(Extracted data entries)
........
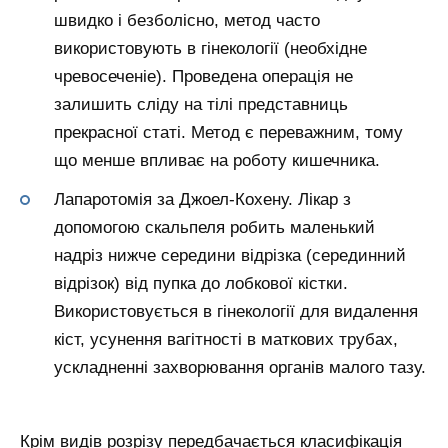
швидко і безболісно, метод часто
використовують в гінекології (необхідне
чревосеченіе). Проведена операція не
залишить сліду на тілі представниць
прекрасної статі. Метод є переважним, тому
що менше впливає на роботу кишечника.
Лапаротомія за Джоел-Кохену. Лікар з
допомогою скальпеля робить маленький
надріз нижче середини відрізка (серединний
відрізок) від пупка до лобкової кістки.
Використовується в гінекології для видалення
кіст, усунення вагітності в маткових трубах,
ускладненні захворювання органів малого тазу.
Крім видів розрізу передбачається класифікація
........
### [Goal of the exercise]
Exactly as they appear above, give the records again, without their pictures.

### [Written response]
швидко і безболісно, метод часто
використовують в гінекології (необхідне
чревосеченіе). Проведена операція не
залишить сліду на тілі представниць
прекрасної статі. Метод є переважним, тому
що менше впливає на роботу кишечника.
Лапаротомія за Джоел-Кохену. Лікар з
допомогою скальпеля робить маленький
надріз нижче середини відрізка (серединний
відрізок) від пупка до лобкової кістки.
Використовується в гінекології для видалення
кіст, усунення вагітності в маткових трубах,
ускладненні захворювання органів малого тазу.
Крім видів розрізу передбачається класифікація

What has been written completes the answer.